Use the static shape compiler
If your model's input shapes are fixed or change minimally, pass enable_static_shape_compilation_opt=True in blade.Config() to use the static shape compiler:
optimized_model, opt_spec, report = blade.optimize(
graph_def,
'o1',
device_type='gpu',
config=blade.Config(enable_static_shape_compilation_opt=True),
inputs=['encoder_memory_placeholder', 'encoder_memory_length_placeholder'],
outputs=['score', 'seq_id'],
test_data=[test_data]
)For advanced config options, see Table 1.
The static shape compiler achieves better peak performance when shapes are consistent.

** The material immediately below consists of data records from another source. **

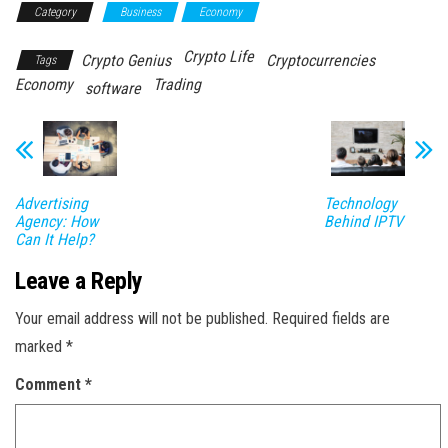
Category
Business
Economy
Crypto Life
Crypto Genius
Cryptocurrencies
Tags
Economy
Trading
software
Advertising
Technology
Agency: How
Behind IPTV
Can It Help?
Leave a Reply
Your email address will not be published.
Required fields are
marked
*
Comment
*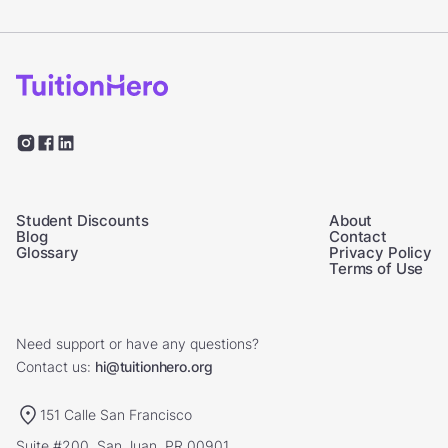
Student Discounts
About
Blog
Contact
Glossary
Privacy Policy
Terms of Use
Need support or have any questions?
Contact us:
hi@tuitionhero.org
151 Calle San Francisco
Suite #200, San Juan, PR 00901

The following report shows a 2.35x speedup on the same NVIDIA Tesla T4 GPU:
{
"name": "TfAicompilerGpu",
"status": "effective",
"speedup": "2.35",
"pre_run": "114.91 ms",
"post_run": "48.86 ms"
}Optimize a PyTorch model
This example uses an open source ASR model and requires PyTorch 1.6.0 and Python 3.6.
Step 1: Download the model.
# PyTorch 1.6.0
# Python 3.6
wget https://pai-blade.cn-hangzhou.oss.aliyun-inc.com/test_public_model/bbs/pt_aicompiler_demo/orig_decoder_v2.ptStep 2: Load the model and call `blade.optimize()`.
The core call structure is the same as TensorFlow. For PyTorch, pass test data as a list of tuples:
optimized_model, opt_spec, report = blade.optimize(model, 'o1', device_type='gpu', test_data=[dummy], ...)The complete example:
import torch
import blade
# Load the TorchScript model.
pt_file = 'orig_decoder_v2.pt'
batch = 8
model = torch.jit.load(pt_file)
# Prepare test data.
def get_test_data(batch_size=1):
decoder_input_t = torch.LongTensor([1] * batch_size).cuda()
decoder_hidden_t = torch.rand(batch_size, 1, 256).cuda()
decoder_hidden_t = decoder_hidden_t * 1.0
decoder_hidden_t = torch.tanh(decoder_hidden_t)
output_highfeature_t = torch.rand(batch_size, 448, 4, 50).cuda()
attention_sum_t = torch.rand(batch_size, 1, 4, 50).cuda()
decoder_attention_t = torch.rand(batch_size, 1, 4, 50).cuda()
et_mask = torch.rand(batch_size, 4, 50).cuda()
return (decoder_input_t, decoder_hidden_t, output_highfeature_t,
attention_sum_t, decoder_attention_t, et_mask)
dummy = get_test_data(batch)
# Optimize the model.
optimized_model, opt_spec, report = blade.optimize(
model, # The original TorchScript model.
'o1', # Optimization level: o1 or o2.
device_type='gpu', # Target device for the optimized model.
test_data=[dummy], # For PyTorch, input data is a list of tuples.
config=blade.Config()
)
print('spec: {}'.format(opt_spec))
print('report: {}'.format(report))
# Save the optimized model.
torch.jit.save(optimized_model, 'optimized_decoder.pt')Step 3: Review the optimization report.
The following report shows a 2.45x speedup on an NVIDIA Tesla T4 GPU:
{
"optimizations": [
{
"name": "PyTorchMlir",
"status": "effective",
"speedup": "2.45",
"pre_run": "1.99 ms",
"post_run": "0.81 ms"
}
]
}For details on report fields, see Optimization report.